_Records contained in a dataset_
____________________
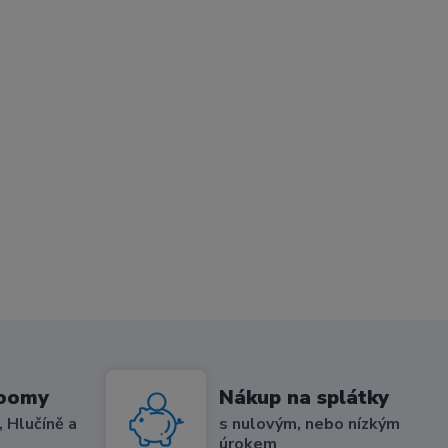
roomy
Nákup na splátky
 Hlučíně a
s nulovým, nebo nízkým
úrokem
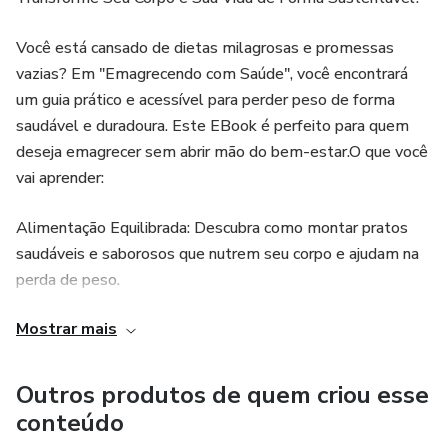
Você está cansado de dietas milagrosas e promessas
vazias? Em "Emagrecendo com Saúde", você encontrará
um guia prático e acessível para perder peso de forma
saudável e duradoura. Este EBook é perfeito para quem
deseja emagrecer sem abrir mão do bem-estar.O que você
vai aprender:
Alimentação Equilibrada: Descubra como montar pratos
saudáveis e saborosos que nutrem seu corpo e ajudam na
perda de peso.
Mostrar mais
Atividade Física: Dicas de exercícios que se encaixam na
sua rotina, aumentando sua disposição e acelerando o
emagrecimento.
Outros produtos de quem criou esse
conteúdo
Mudanças de Hábitos: Estratégias eficazes para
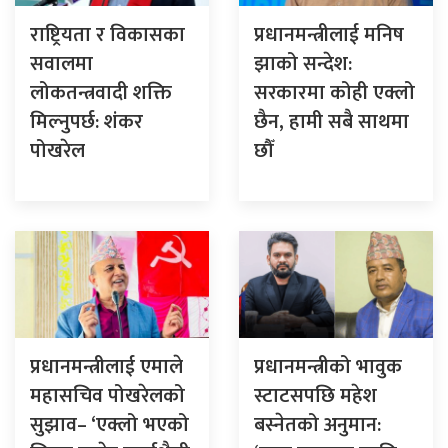
राष्ट्रियता र विकासका
प्रधानमन्त्रीलाई मनिष
सवालमा
झाको सन्देश:
लोकतन्त्रवादी शक्ति
सरकारमा कोही एक्लो
मिल्नुपर्छ: शंकर
छैन, हामी सबै साथमा
पोखरेल
छौँ
प्रधानमन्त्रीलाई एमाले
प्रधानमन्त्रीको भावुक
महासचिव पोखरेलको
स्टाटसपछि महेश
सुझाव– ‘एक्लो भएको
बस्नेतको अनुमान:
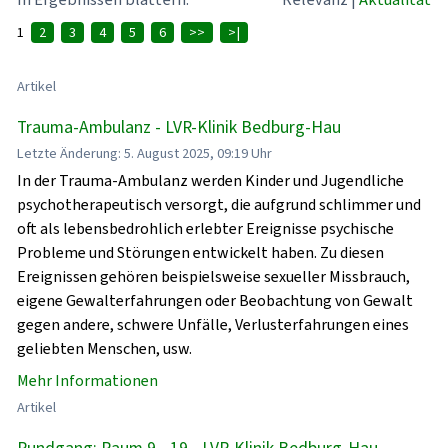
1
2
3
4
5
6
>>
>|
Artikel
Trauma-Ambulanz - LVR-Klinik Bedburg-Hau
Letzte Änderung: 5. August 2025, 09:19 Uhr
In der Trauma-Ambulanz werden Kinder und Jugendliche
psychotherapeutisch versorgt, die aufgrund schlimmer und
oft als lebensbedrohlich erlebter Ereignisse psychische
Probleme und Störungen entwickelt haben. Zu diesen
Ereignissen gehören beispielsweise sexueller Missbrauch,
eigene Gewalterfahrungen oder Beobachtung von Gewalt
gegen andere, schwere Unfälle, Verlusterfahrungen eines
geliebten Menschen, usw.
Mehr Informationen
Artikel
Rundgang: Raum 9 - 19 - LVR-Klinik Bedburg-Hau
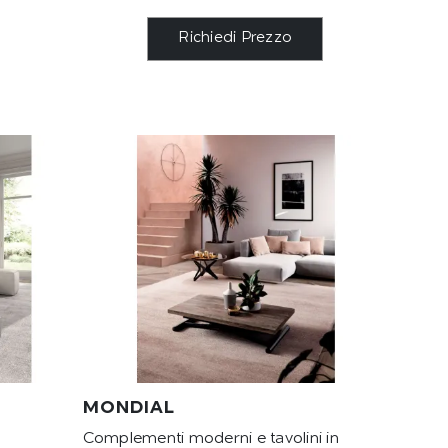
Richiedi Prezzo
MONDIAL
Complementi moderni e tavolini in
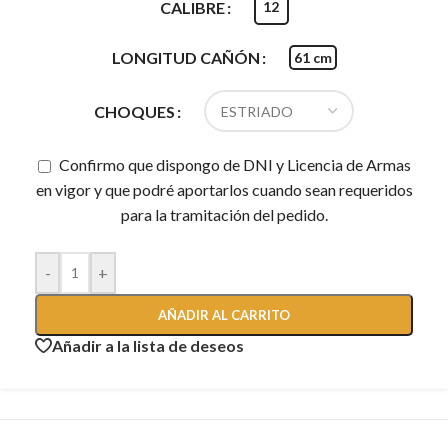
CALIBRE
12
LONGITUD CAÑÓN
61 cm
CHOQUES
Confirmo que dispongo de DNI y Licencia de Armas
en vigor y que podré aportarlos cuando sean requeridos
para la tramitación del pedido.
-
+
AÑADIR AL CARRITO
Añadir a la lista de deseos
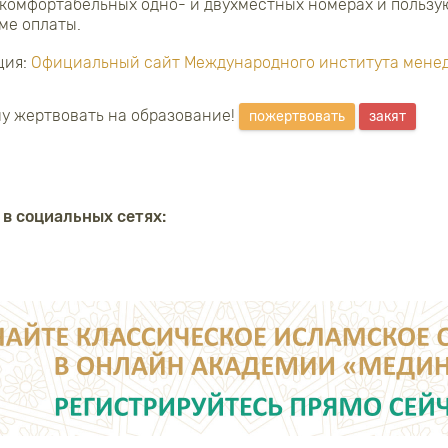
 комфортабельных одно- и двухместных номерах и пользу
ме оплаты.
ция:
Официальный сайт Международного института мене
у жертвовать на образование!
пожертвовать
закят
 в социальных сетях:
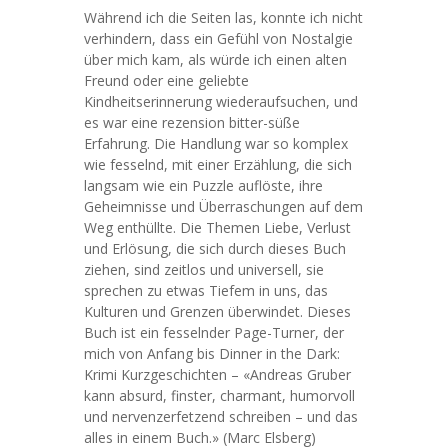
Während ich die Seiten las, konnte ich nicht
verhindern, dass ein Gefühl von Nostalgie
über mich kam, als würde ich einen alten
Freund oder eine geliebte
Kindheitserinnerung wiederaufsuchen, und
es war eine rezension bitter-süße
Erfahrung. Die Handlung war so komplex
wie fesselnd, mit einer Erzählung, die sich
langsam wie ein Puzzle auflöste, ihre
Geheimnisse und Überraschungen auf dem
Weg enthüllte. Die Themen Liebe, Verlust
und Erlösung, die sich durch dieses Buch
ziehen, sind zeitlos und universell, sie
sprechen zu etwas Tiefem in uns, das
Kulturen und Grenzen überwindet. Dieses
Buch ist ein fesselnder Page-Turner, der
mich von Anfang bis Dinner in the Dark:
Krimi Kurzgeschichten – «Andreas Gruber
kann absurd, finster, charmant, humorvoll
und nervenzerfetzend schreiben – und das
alles in einem Buch.» (Marc Elsberg)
____________________
_Directions for this task_
Take the records above and transcribe them exactly, dropping every picture.

_Solution for this exercise_
roomy
Nákup na splátky
 Hlučíně a
s nulovým, nebo nízkým
úrokem
Você está cansado de dietas milagrosas e promessas
vazias? Em "Emagrecendo com Saúde", você encontrará
um guia prático e acessível para perder peso de forma
saudável e duradoura. Este EBook é perfeito para quem
deseja emagrecer sem abrir mão do bem-estar.O que você
vai aprender:
Alimentação Equilibrada: Descubra como montar pratos
saudáveis e saborosos que nutrem seu corpo e ajudam na
perda de peso.
Mostrar mais
Atividade Física: Dicas de exercícios que se encaixam na
sua rotina, aumentando sua disposição e acelerando o
emagrecimento.
Outros produtos de quem criou esse
conteúdo
Mudanças de Hábitos: Estratégias eficazes para
राष्ट्रियता र विकासका
प्रधानमन्त्रीलाई मनिष
सवालमा
झाको सन्देश:
लोकतन्त्रवादी शक्ति
सरकारमा कोही एक्लो
मिल्नुपर्छ: शंकर
छैन, हामी सबै साथमा
पोखरेल
छौँ
प्रधानमन्त्रीलाई एमाले
प्रधानमन्त्रीको भावुक
महासचिव पोखरेलको
स्टाटसपछि महेश
सुझाव– ‘एक्लो भएको
बस्नेतको अनुमान:
1
2
3
4
5
6
>>
>|
Artikel
Trauma-Ambulanz - LVR-Klinik Bedburg-Hau
Letzte Änderung: 5. August 2025, 09:19 Uhr
In der Trauma-Ambulanz werden Kinder und Jugendliche
psychotherapeutisch versorgt, die aufgrund schlimmer und
oft als lebensbedrohlich erlebter Ereignisse psychische
Probleme und Störungen entwickelt haben. Zu diesen
Ereignissen gehören beispielsweise sexueller Missbrauch,
eigene Gewalterfahrungen oder Beobachtung von Gewalt
gegen andere, schwere Unfälle, Verlusterfahrungen eines
geliebten Menschen, usw.
Mehr Informationen
Artikel
Rundgang: Raum 9 - 19 - LVR-Klinik Bedburg-Hau
Richiedi Prezzo
MONDIAL
Complementi moderni e tavolini in
CALIBRE
12
LONGITUD CAÑÓN
61 cm
CHOQUES
Confirmo que dispongo de DNI y Licencia de Armas
en vigor y que podré aportarlos cuando sean requeridos
para la tramitación del pedido.
-
+
AÑADIR AL CARRITO
Añadir a la lista de deseos
 комфортабельных одно- и двухместных номерах и пользу
ме оплаты.
ция:
Официальный сайт Международного института мене
у жертвовать на образование!
пожертвовать
закят
 в социальных сетях:
Während ich die Seiten las, konnte ich nicht
verhindern, dass ein Gefühl von Nostalgie
über mich kam, als würde ich einen alten
Freund oder eine geliebte
Kindheitserinnerung wiederaufsuchen, und
es war eine rezension bitter-süße
Erfahrung. Die Handlung war so komplex
wie fesselnd, mit einer Erzählung, die sich
langsam wie ein Puzzle auflöste, ihre
Geheimnisse und Überraschungen auf dem
Weg enthüllte. Die Themen Liebe, Verlust
und Erlösung, die sich durch dieses Buch
ziehen, sind zeitlos und universell, sie
sprechen zu etwas Tiefem in uns, das
Kulturen und Grenzen überwindet. Dieses
Buch ist ein fesselnder Page-Turner, der
mich von Anfang bis Dinner in the Dark:
Krimi Kurzgeschichten – «Andreas Gruber
kann absurd, finster, charmant, humorvoll
und nervenzerfetzend schreiben – und das
alles in einem Buch.» (Marc Elsberg)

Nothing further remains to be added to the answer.